Experimental Evaluation

Datasets and Models

Lita is evaluated on HumanEval (function-level completion), Aider's Polyglot (multi-language code generation), and SWE-Bench Verified (real-world bug fixing), spanning a spectrum of task difficulty. Experiments cover both proprietary (GPT, Claude) and open-source (Qwen) models, enabling analysis across varying model strengths.

Scaffolding Paradigms

Three paradigms are compared:

Workflow systems (Aider, Agentless)
Agentic systems (OpenHands, mini-SWE-agent)
Lita and its variants (Lita-diff, Lita-mini)

Key Results

Lita vs. OpenHands: Lita consistently achieves higher pass rates and lower token consumption across most models and tasks, especially on Polyglot. This suggests that heavy optimization for specific benchmarks (as in OpenHands) leads to overfitting and reduced generality.
Lita vs. Aider: Workflow guidance in Aider yields higher early-stage pass rates, but agentic methods (Lita) allow for autonomous recovery and iterative improvement, resulting in higher final resolution rates for stronger models.
Editing Strategies: String replacement editing outperforms diff-based editing, particularly for weaker models, due to improved instruction-following.
Minimal Tool Sufficiency: Terminal-only agents (Lita-mini) achieve competitive results on strong models, but explicit editing and reasoning tools remain necessary for weaker models.
Figure 3: Comparison of diff block and string replace editing strategies, demonstrating the superior performance of string replacement for weaker models.

Figure 4: Distribution of tool call proportions across models and agent frameworks, highlighting Lita's emphasis on reasoning (Think, Plan) over repetitive edits.

Agent Complexity Law and Scaling Behavior

A central theoretical claim is the Agent Complexity Law: as the core model improves, the performance gap between agents of varying complexity (from simple to sophisticated designs) shrinks, ultimately converging to a negligible difference. Empirical results support this: on both Polyglot and SWE-Bench, performance gaps between Lita and more complex frameworks diminish as model strength increases.
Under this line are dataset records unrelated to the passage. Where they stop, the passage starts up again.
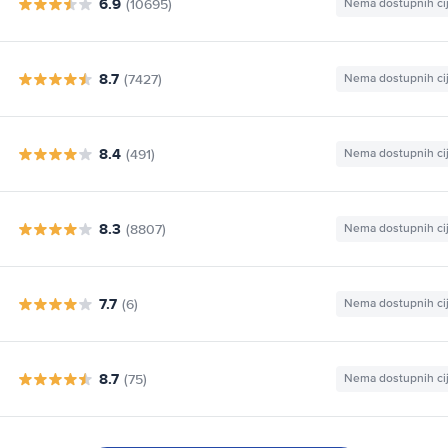
6.9
(10695)
Nema dostupnih ci
8.7
(7427)
Nema dostupnih ci
8.4
(491)
Nema dostupnih ci
8.3
(8807)
Nema dostupnih ci
7.7
(6)
Nema dostupnih ci
8.7
(75)
Nema dostupnih ci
On simpler tasks, lightweight agents can even outperform complex systems.

Figure 5: Agent Intrinsic Complexity and performance gaps between simple and complex agents, showing convergence of performance as model strength increases.

Discussion: Implications and Limitations

The findings have several practical and theoretical implications:

Evaluation Fidelity: Minimal agentic frameworks like Lita provide more authentic evaluation of LLM coding competence, reducing confounding effects from prompt engineering and workflow-specific optimizations.
Overhead Reduction: Lita's design reduces token consumption and development effort, improving scalability and portability across tasks and models.
Autonomy and Robustness: Stronger models exhibit effective self-exploration and recovery in minimal agentic settings, while weaker models benefit from explicit reasoning and editing tools.
Limitations: The current benchmarks and agent design do not cover multi-repository projects, collaborative development, or long-term maintenance. Advanced features (retrieval, web search, multi-agent collaboration) and post-training are not included, and long-term human-agent interaction remains unexplored.

Future Directions

The results suggest a shift in agent design philosophy: as LLMs continue to improve, the need for elaborate scaffolding will diminish, and evaluation frameworks should prioritize minimalism to better reveal intrinsic model capabilities. Future research should extend agentic evaluation to more complex, collaborative, and long-term software engineering scenarios, and explore the integration of advanced features within minimal agentic architectures.

Conclusion

Lita demonstrates that minimal agentic frameworks are sufficient to uncover the true coding capabilities of modern LLMs, challenging the necessity of complex, workflow-heavy designs. The Agent Complexity Law posits that as model strength increases, the marginal utility of architectural complexity vanishes. This has significant implications for both evaluation methodology and practical deployment of LLM-based coding agents, advocating for a paradigm shift toward simplicity, fairness, and authenticity in agentic system design.